With the announcement that an amended version of the peace accord between the government of President Juan Manuel Santos and the Revolutionary Armed Forces of Colombia (FARC) will soon be signed, Colombia enters a new stage in her five-year quest for ending the Western Hemisphere’s longest-standing armed conflict. Following the razor-thin defeat of the original deal in a plebiscite held on 2 October, which left so many people in Colombia and around the world dumbfounded, the two parties to the talks have done well.
Not losing their nerve they reconvened in Havana, Cuba, the seat of the negotiations, to brush through the agreement and see which of the demands that the anti-peace camp led by former President Álvaro Uribe had made could be accommodated. Working around the clock they agreed on making more explicit some of the provisions on transitional justice, including with regards to how members of the security forces who had gone afoul would be dealt with, as well as several other issues. In essence, however, the government and FARC stuck to the original agreement. And they are hugely to be commended for it.
Now the anti-peace camp again threatens to walk out and seek the recall of the standing congress. This may not be all that surprising for President Santos announced that this time it will be the lawmakers who decide on whether the peace accord is fit for purpose or not. Regardless of the twists of fate the peace process has witnessed in the past few weeks, it is unlikely a majority of them will object. What remains of the greatest concern, however, is the obstinate opposition on the part of Uribe and his (many) followers to accept a Colombia in peace. Good thing that Santos and his negotiators now have the moral backing of the Nobel Peace Prize. And they are receiving cover from unusual allies, including Human Rights Watch and others in the international community, such as Germany, who are fortunately beginning to speak up more loudly.
Whatever may be Uribe’s political motives and strategy (we can only speculate), in both the short and long term it simply won’t hold that someone opposes what by all international standards is a sterling peace accord.

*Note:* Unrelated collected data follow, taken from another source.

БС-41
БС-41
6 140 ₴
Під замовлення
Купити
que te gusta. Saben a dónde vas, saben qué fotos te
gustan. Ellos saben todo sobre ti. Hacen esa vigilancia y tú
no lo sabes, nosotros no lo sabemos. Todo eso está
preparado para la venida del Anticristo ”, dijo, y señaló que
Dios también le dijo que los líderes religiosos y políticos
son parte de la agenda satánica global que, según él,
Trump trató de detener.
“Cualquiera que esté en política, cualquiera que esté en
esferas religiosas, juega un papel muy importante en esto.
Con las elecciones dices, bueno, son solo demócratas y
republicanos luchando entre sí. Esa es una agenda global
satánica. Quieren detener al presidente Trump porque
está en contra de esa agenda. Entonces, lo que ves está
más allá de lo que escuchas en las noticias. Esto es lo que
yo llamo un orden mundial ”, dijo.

And, what is more, is a dead-serious plan to strengthen development, democracy and legality in Colombia – at long last. It is effectively more than difficult to imagine that anyone who has read the original and amended agreement think that it is a roadmap for radical or, in the parlance of the anti-peace camp, Castro-Chávez-inspired political and social change in Colombia. Nothing further from reality!

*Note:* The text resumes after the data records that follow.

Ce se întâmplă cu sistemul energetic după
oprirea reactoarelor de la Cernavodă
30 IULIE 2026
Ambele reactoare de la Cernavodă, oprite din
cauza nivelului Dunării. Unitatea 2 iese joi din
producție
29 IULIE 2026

What the Santos administration and FARC have agreed upon in Havana, not sparing themselves the inevitable episode of fretting, howling and teeth-showing, is nothing else but a sensible – perhaps not entirely pragmatic (that still needs to be sorted, but at a later stage) – way forward to turn Colombia into a country that stands more of a chance to make good use of its huge human, social and economic potential. To paraphrase James Carville, Bill Clinton’s erstwhile strategist, it’s development, democracy and legality, stupid! That is what the peace agreement is all about. Ending the conflict on the agreed terms means throwing open a window of opportunity for millions of Colombians who subsist on less of what is internationally regarded as sufficient for a dignified life, who suffer the excruciating hardships of violence and exclusion, who do not have a state to turn to for protection and assistance in life-threatening circumstances, who see their fundamental rights and liberties violated or restricted every single day – both by the state and the many, oh so many, other (criminal) powers that reign supreme and in accordance with their own law across Colombia’s rural hinterlands, borderlands and urban slums.

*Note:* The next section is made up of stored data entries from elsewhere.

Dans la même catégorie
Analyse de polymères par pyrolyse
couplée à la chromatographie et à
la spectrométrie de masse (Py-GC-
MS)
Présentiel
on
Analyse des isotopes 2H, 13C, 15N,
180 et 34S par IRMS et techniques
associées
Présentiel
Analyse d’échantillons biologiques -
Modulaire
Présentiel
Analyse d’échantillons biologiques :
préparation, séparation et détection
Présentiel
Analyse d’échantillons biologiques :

Positive change. This is what this political fight over peace in Colombia is about. Ironically perhaps the government and FARC are on the same page. They want peace for development, democracy and legality. Let’s give them the benefit of the doubt! Let’s support that sort of peace in Colombia! It would really mean a change for the better in a world not blessed – as we know and have recently learned again the hard way – with great opportunities.